“Developers are advancing AI adoption with peer oversight and disciplined practices, but the next step is to pair that momentum with enhanced confidence in its capabilities,” said Idan Zalzberg, Chief Technology Officer at Agoda.
INCONSISTENT OUTPUT REMAINS the primary concern on the adoption of artificial intelligence (AI) among developers in Southeast Asia, resulting in AI not getting full confidence on its usage.
This is among the findings of Agoda’s AI Developer Report 2025, which showed that 79 percent of developers citing unreliable results as the biggest barrier to deeper AI integration, outweighing concerns related to access, cost, or tooling.
“Developers are advancing AI adoption with peer oversight and disciplined practices, but the next step is to pair that momentum with enhanced confidence in its capabilities,” said Idan Zalzberg, Chief Technology Officer at Agoda.
This challenge is most acute in markets such as the Philippines (88 percent) and Thailand (84 percent), where concerns about output reliability are highest.
Even in more mature AI markets like Singapore (77 percent) and Malaysia (73percent), inconsistent results continue to temper confidence and reinforce the need for human oversight.
QUALITY CONTROL
In response, developers have adapted their workflows to maintain quality. Two-thirds report they always review AI-generated code before merging, and many routinely rework outputs until they meet production standards.
Instead of reducing accountability, the Report finds that AI use has increased the emphasis on review and human oversight. Verification and ownership have become more prominent in daily development work, with engineers retaining responsibility for final outcomes. Confidence, for now, is conditional, built through repetition, testing, and experience rather than assumed by default.
The findings suggest that AI maturity is no longer defined by adoption alone. While productivity gains are tangible, confidence grows only when outputs are consistent and predictable. Teams with strong review habits report higher confidence, while those without structured verification remain more cautious.
The Agoda AI Developer Report 2025 draws on survey responses from developers across Southeast Asia and India and includes insights from regional companies such as Carousell, MoMo, Omise, and SCB 10X. It provides a detailed view of how developers are integrating AI into their workflows, where confidence breaks down, and what it will take to move from widespread use to trusted maturity.
ADOPTION CONTINUES
The report said that developers across Southeast Asia and India are using AI at scale, but confidence in its reliability has yet to fully mature.

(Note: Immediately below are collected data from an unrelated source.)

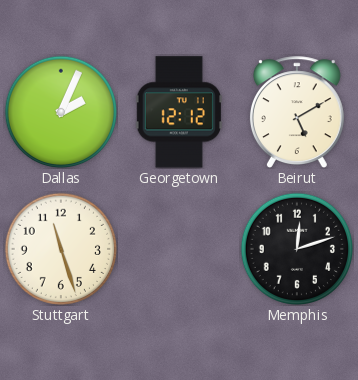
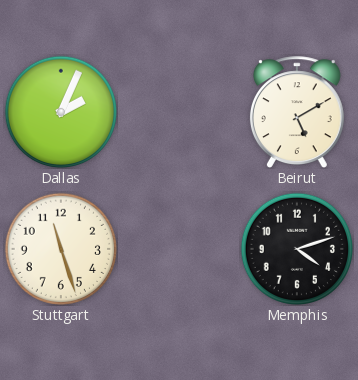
Georgetown: 12:12 -> none
Memphis: 12:12 -> 4:12
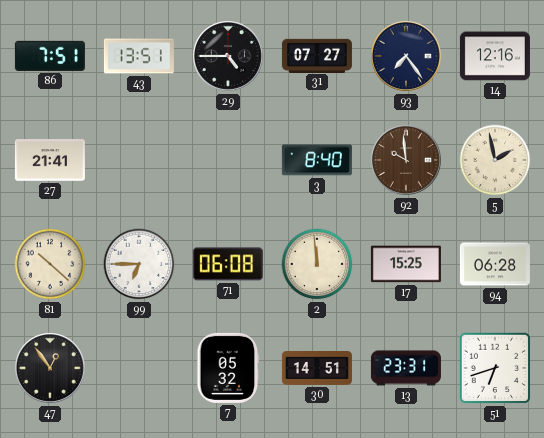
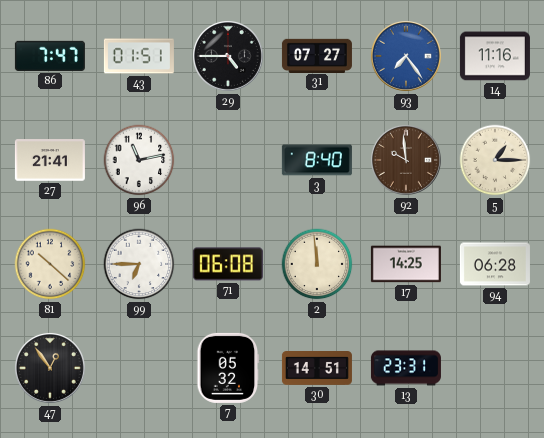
86: 7:51 -> 7:47
43: 13:51 -> 01:51
93 dial: navy -> blue
14: 12:16 -> 11:16
96: none -> 11:13
5: 1:58 -> 1:15
17: 15:25 -> 14:25
51: 6:42 -> none
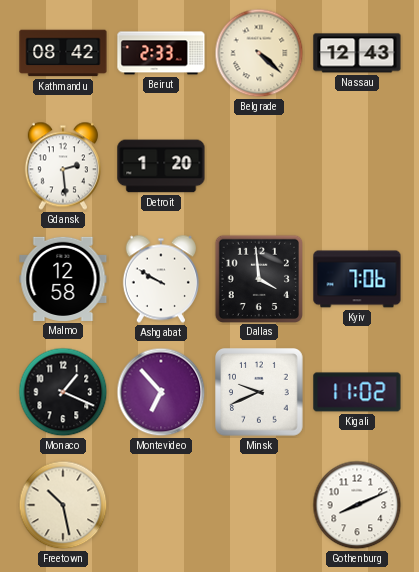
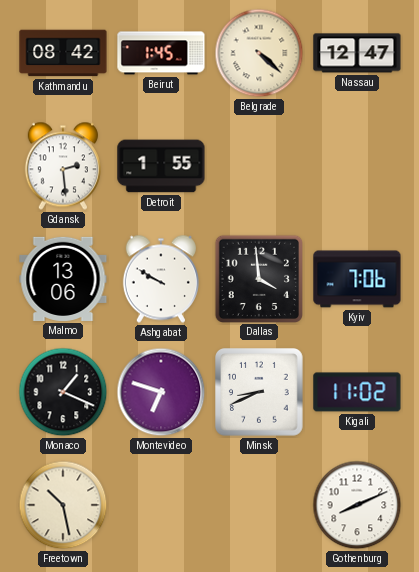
Beirut: 2:33 -> 1:45
Nassau: 12:43 -> 12:47
Detroit: 1:20 -> 1:55
Malmo: 12:58 -> 13:06
Montevideo: 6:53 -> 6:48
Minsk: 9:41 -> 8:41
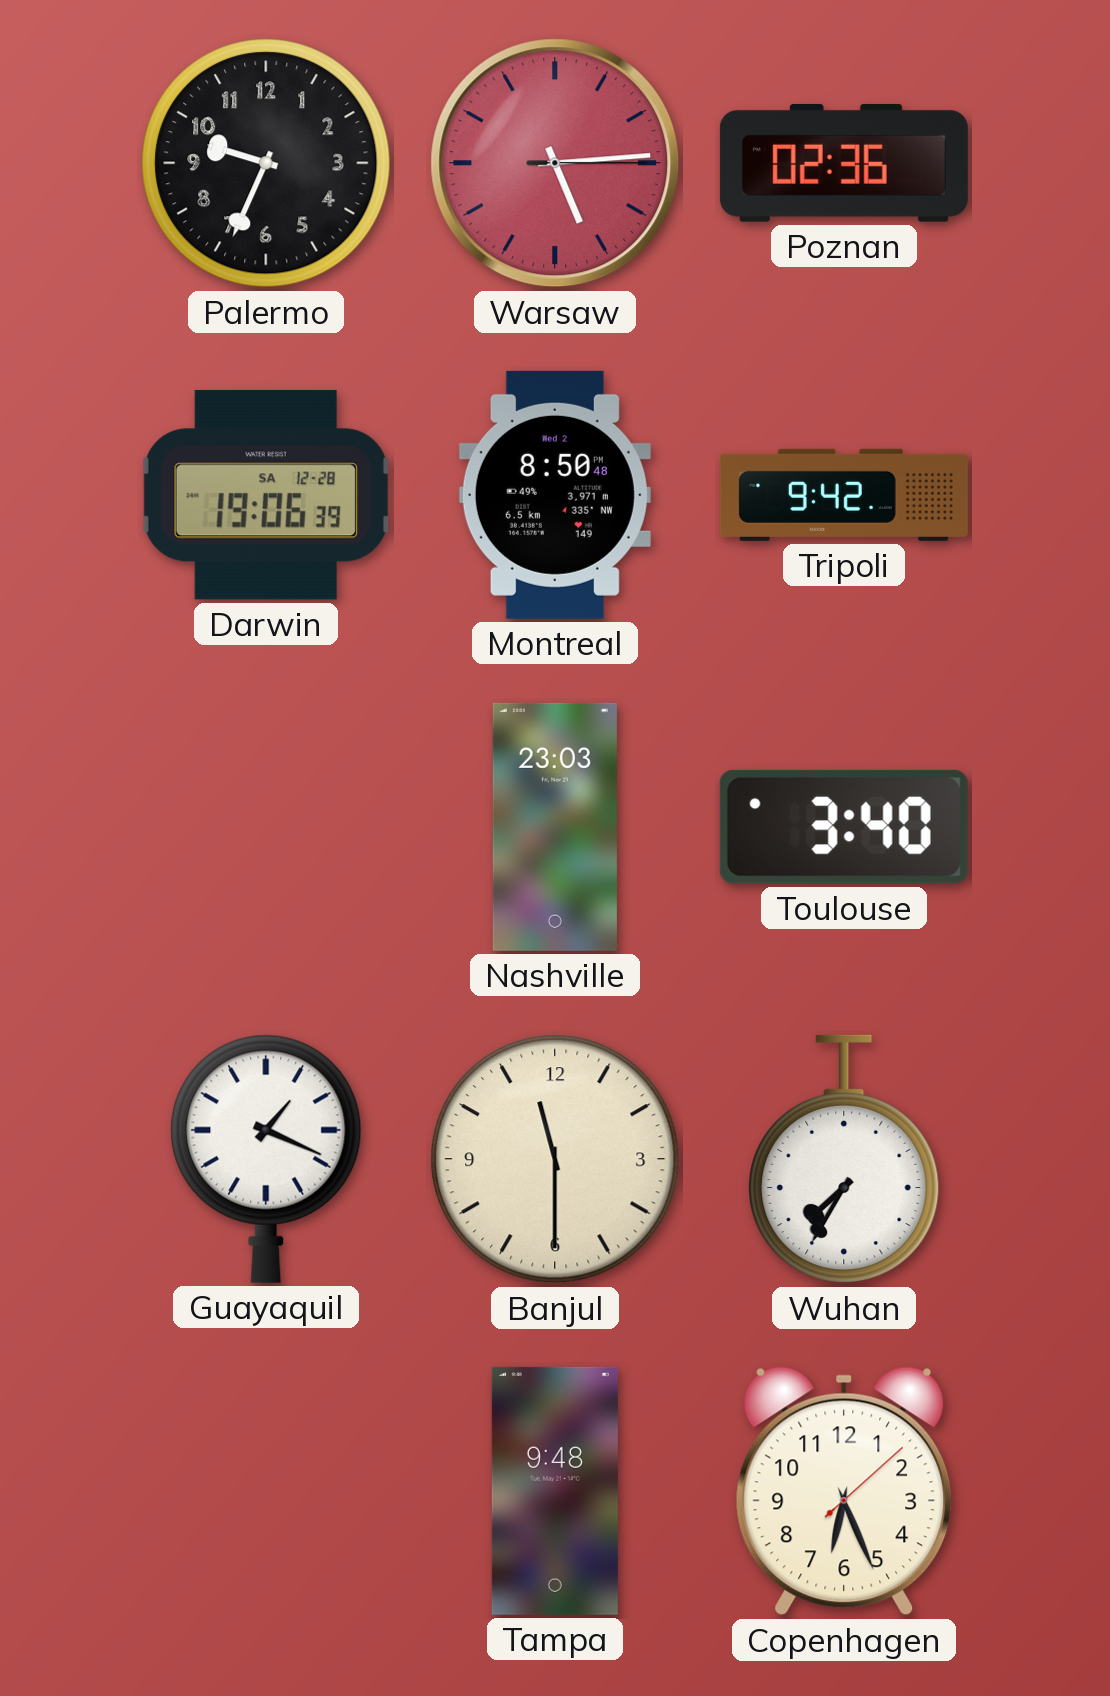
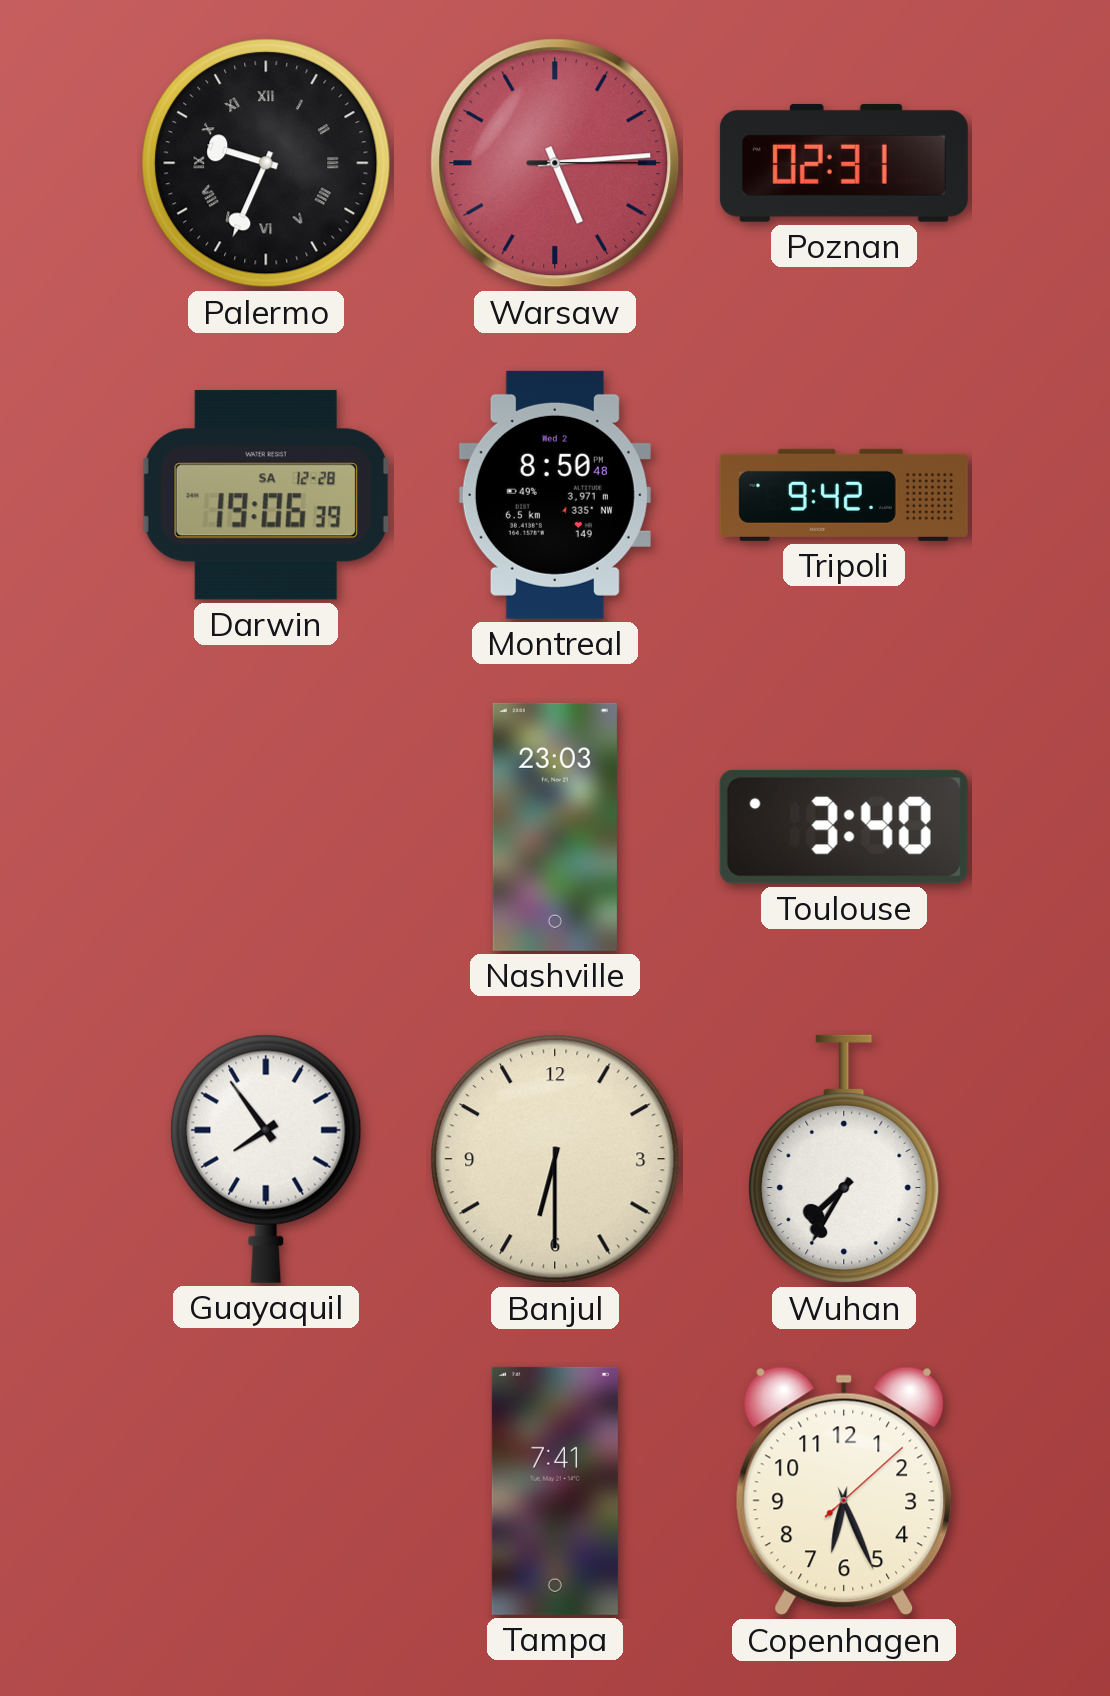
Palermo numerals: Arabic -> Roman
Poznan: 02:36 -> 02:31
Guayaquil: 1:19 -> 7:54
Banjul: 11:30 -> 6:30
Tampa: 9:48 -> 7:41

While AI has become a regular part of software development workflows, many engineers remain cautious, treating it as an accelerator rather than a dependable substitute for human judgment. AI adoption is now widespread across the region.
Nearly nine in ten developers say they use AI on a weekly basis, and most report clear productivity gains. However, confidence has not kept pace with usage.
“The next differentiator will not be who adopts AI first, but who builds a clear framework around it for consistent and productive usage,” said Zalzberg.